When customers are given real-time pricing information in energy markets, as with “smart meters,” the consequences of good responses can, surprisingly, be devastating, according to research conducted by IDSS Director Munther Dahleh and others. If demand changes according to price fluctuation, which is the goal of most “smart technologies” that provide consumers with real-time data, rapid and erratic fluctuations in demand could result.
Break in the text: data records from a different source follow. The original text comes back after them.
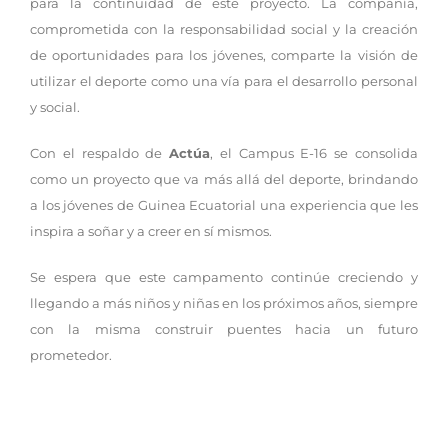
para la continuidad de este proyecto. La compañía,
comprometida con la responsabilidad social y la creación
de oportunidades para los jóvenes, comparte la visión de
utilizar el deporte como una vía para el desarrollo personal
y social.
Con el respaldo de
Actúa
, el Campus E-16 se consolida
como un proyecto que va más allá del deporte, brindando
a los jóvenes de Guinea Ecuatorial una experiencia que les
inspira a soñar y a creer en sí mismos.
Se espera que este campamento continúe creciendo y
llegando a más niños y niñas en los próximos años, siempre
con la misma construir puentes hacia un futuro
prometedor.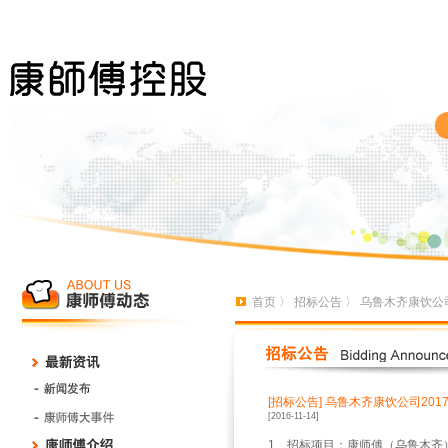
首页
〉
招标公告
〉 乌鲁木齐康饮公
[招标公告]
乌鲁木齐康饮公司20
[2016-11-14]
1
、招标项目：康师傅（乌鲁木齐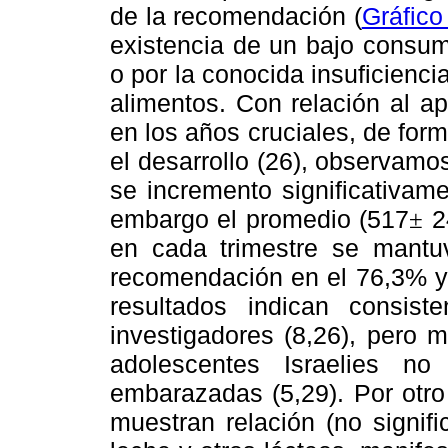
de la recomendación (
Gráfico 
existencia de un bajo consum
o por la conocida insuficienci
alimentos. Con relación al a
en los años cruciales, de for
el desarrollo (26), observamo
se incremento significativamen
embargo el promedio (517
2
±
en cada trimestre se mantu
recomendación en el 76,3% y 
resultados indican consist
investigadores (8,26), pero 
adolescentes Israelies n
embarazadas (5,29). Por otro
muestran relación (no signif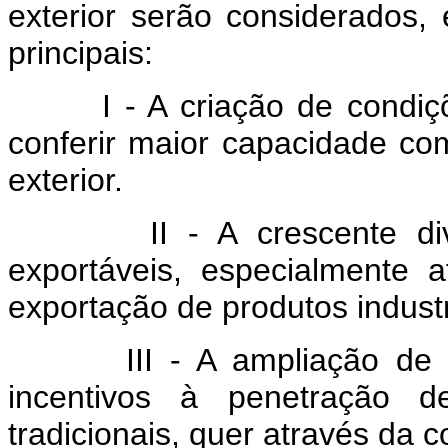
exterior serão considerados, 
principais:
I - A criação de condições
conferir maior capacidade com
exterior.
II - A crescente divers
exportáveis, especialmente 
exportação de produtos industr
III - A ampliação de mer
incentivos à penetração 
tradicionais, quer através da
Such fluctuations could cause a particularly dangerous situation in energy markets, which have “ramp constraints,” meaning that supply cannot easily keep up with rapidly fluctuating demand.
Dahleh and his collaborators, MIT research scientist Mardavij Roozbehani and Professor Sanjoy Mitter, are exploring just this nexus by using control theory (a branch of engineering and mathematics that studies how dynamic systems can be modified by feedback) to create a feedback loop for energy pricing that would allow for consumer pricing response, while mitigating excessive fluctuations in demand. Solving this problem could make for significantly better energy policy, contributing to more efficient and smarter cities that create less systemic risk to the grid, and make the grid considerably smarter. Dahleh remarks that “the smart grid, through smart metering, will enable real-time demand shifting to cope with the uncertainty of renewable generation and to reduce the stress on the power grid. To realize this value, we are developing models and strategies to design incentive mechanisms, through pricing or availability of information, that will shape the consumer’s behavior in a fair and efficient manner.”
Future promises
The smart cities of the not-too-distant future will themselves be feedback loops and smart grids comprised of interconnected, networked technologies that help people make informed choices based on efficiency, quality of life, and convenience. A sophisticated understanding of the data behind these complex networks will allow researchers to create continually improved systems that help people lead better, more efficient lives.
Although the prospect, and the reality, of smart cities does raise serious questions about cybersecurity, trust, and digital privacy, smart cities promise a great deal of improvement in the quality of life for their residents. The advances made by IDSS researchers, working across disciplines and domains, may even mean that tomorrow’s “mega cities” — which once threatened to drain natural resources, and cause massive congestion across systems — will instead be “mega smart cities,” fitted with highly-efficient interconnected systems that work together to offer residents a good, sustainable quality of life, and far more promising futures.
This article is part of a series highlighting major areas of research and innovation at MIT’s new Institute for Data, Systems, and Society.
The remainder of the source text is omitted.